**WHAT YOU HAVE TO DO:**
No pictures belong in the copy. Restate the rest of the data exactly.

**DATA PROVIDED:**
☆ ☆ ☆ ☆

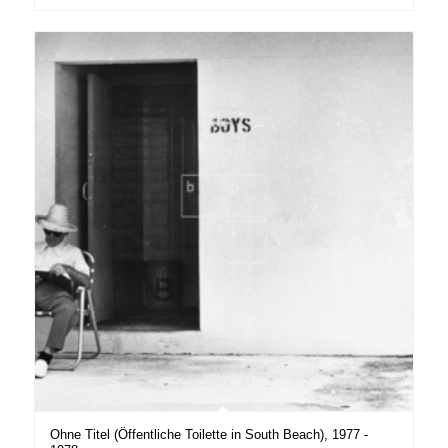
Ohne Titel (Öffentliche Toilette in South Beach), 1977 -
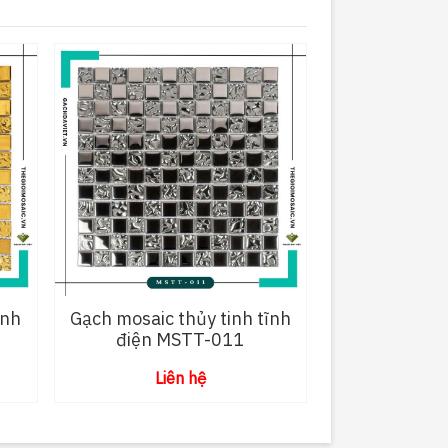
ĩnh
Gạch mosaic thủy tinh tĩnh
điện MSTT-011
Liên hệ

☆ ☆ ☆ ☆

**YOUR RESPONSE:**
Ohne Titel (Öffentliche Toilette in South Beach), 1977 -
ĩnh
Gạch mosaic thủy tinh tĩnh
điện MSTT-011
Liên hệ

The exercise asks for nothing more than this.